Knowing who every customer is and how many resources to deploy against each…doesn’t sound so bad after all. Golden living dreams of visions and mystic crystal revelations indeed.
Excellent points, and I think more can be said about the many business benefits that companies realize when they implement a strong aggregate spend program. In addition to those you mentioned, I would also list KOL Management. An improved and centralized view of the company's various activities with the same Key Opinion Leaders will result in a better ability to coordinate these interactions and show that one hand knows what the other hand is doing.
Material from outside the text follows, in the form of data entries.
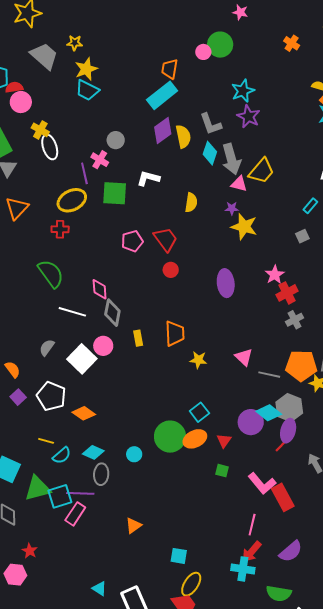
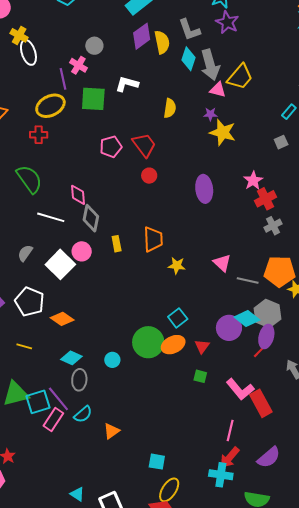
cyan semicircle: (62, 455) -> (83, 414), moved
purple line: (80, 493) -> (58, 399), turned 48

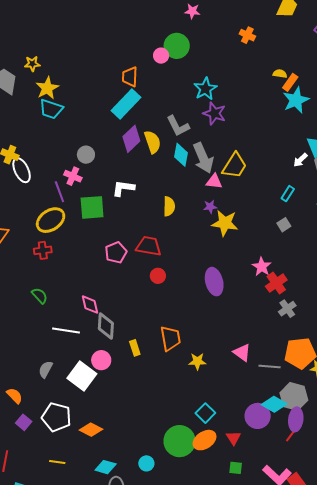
red trapezoid: (144, 145) -> (149, 246), turned -36
green semicircle: (29, 179) -> (40, 296), size x0.6

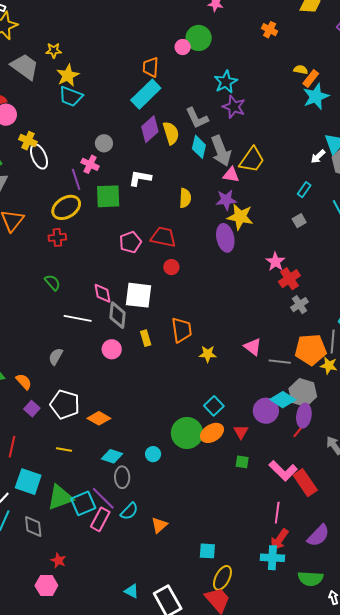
purple star: (210, 207) -> (226, 200), size x1.5
purple ellipse: (214, 282) -> (225, 238), moved
white square: (82, 376) -> (138, 295), moved, turned -32

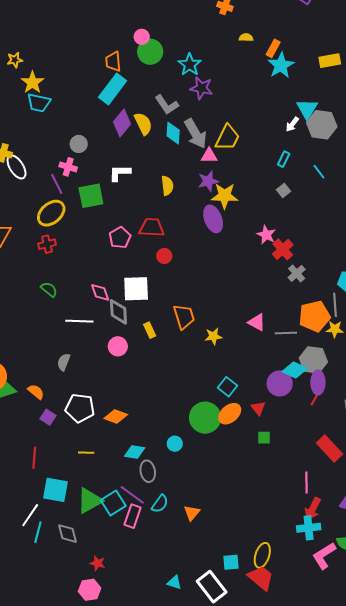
green circle: (199, 38) -> (150, 52), moved
yellow semicircle: (301, 70) -> (246, 37), moved
pink L-shape: (283, 471) -> (324, 556), moved, turned 112
cyan square: (207, 551) -> (231, 562), moved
Heavily-used KOLs will notice the difference and they will appreciate it.
On another point, you are correct that Medical Device and Diagnostic companies may have laid less groundwork in this area than their pharma colleagues, but this can often be a blessing. Having worked with 8 such companies preparing them to support the Sunshine Act, I found that the ones that were starting from scratch had fewer issues migrating from legacy processes and could start with a clean slate. There are factors that are unique to Device & Diagnostic companies, such as the need to report a loan of a device for product evaluation if kept by the customer or prospect for more than 90 days.